— 2019 Total Revenue of $4.9 million and $1.2 million During the Fourth Quarter of 2019 —

— Completed and Pending German Insurance Contracts Establish the Implementation Procedures for Coverage of the German Spinal Cord Population —

            — CMS HCPCS Code Application Submitted; Hearing Expected in Q2 2020 —


MARLBOROUGH, Mass. and BERLIN and YOKNEAM ILIT, Israel, Feb. 20, 2020 (GLOBE NEWSWIRE) -- ReWalk Robotics Ltd. (Nasdaq: RWLK) (“ReWalk” or the “Company”) today announced its financial results for the three and twelve-months ended December 31, 2019.

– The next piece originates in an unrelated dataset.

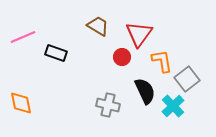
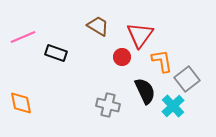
red triangle: moved 1 px right, 1 px down
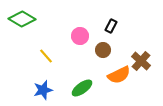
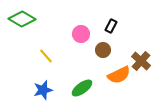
pink circle: moved 1 px right, 2 px up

Highlights of and subsequent to the fourth quarter of 2019 include:

  • Total revenue for the fourth quarter of 2019 was $1.2 million, compared to $1.6 million in the prior year quarter and $1.2 million in the third quarter of 2019.
  • Completed and pending German insurance contracts establish the implementation procedures for coverage of German spinal cord population.
  • 16 ReStore units placed since launch in June 2019; 12 in the U.S., 3 in Europe and 1 in Asia.
  • Gross margin for 2019 improved to a yearly record high of 56% compared to 43% in 2018.
  • 2019 Operating expenses reduced by 24% compared to 2018.
  • Closed a $7 million offering in February 2020.

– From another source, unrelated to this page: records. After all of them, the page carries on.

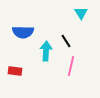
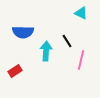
cyan triangle: rotated 32 degrees counterclockwise
black line: moved 1 px right
pink line: moved 10 px right, 6 px up
red rectangle: rotated 40 degrees counterclockwise
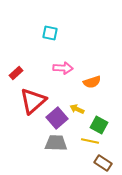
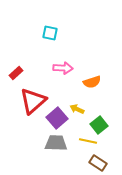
green square: rotated 24 degrees clockwise
yellow line: moved 2 px left
brown rectangle: moved 5 px left
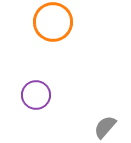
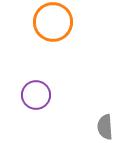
gray semicircle: rotated 45 degrees counterclockwise
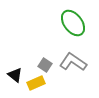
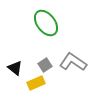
green ellipse: moved 27 px left
gray square: rotated 24 degrees clockwise
black triangle: moved 7 px up
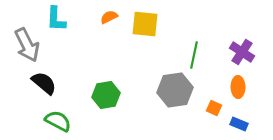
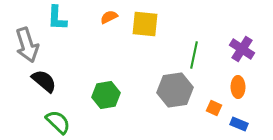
cyan L-shape: moved 1 px right, 1 px up
gray arrow: rotated 8 degrees clockwise
purple cross: moved 3 px up
black semicircle: moved 2 px up
green semicircle: moved 1 px down; rotated 16 degrees clockwise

“In 2019, the company made substantial progress in entering the stroke market segment by completing successful clinical studies, gaining FDA and CE clearances and in early commercialization with a unique game changing technology. The spinal cord injury line moved forward on key contracts for broad coverage in Germany.  In Q4, we completed the submission of a Medicare/Medicaid application for exoskeletal walking; observed the VA trial nearing completion and expanded the size of our field organization by over 33%. We feel that we have put in place the required building blocks to allow us to grow and improve our financial standing in 2020,” stated Larry Jasinski, Chief Executive Officer of ReWalk.

Fourth Quarter and Full Year 2019 Financial Results

Total revenue was $1.2 million for the fourth quarter of 2019, compared to $1.6 million during the prior year quarter. 15 ReWalk and 10 ReStore systems were placed during the fourth quarter of 2019, compared to 19 ReWalk systems in the prior year period. 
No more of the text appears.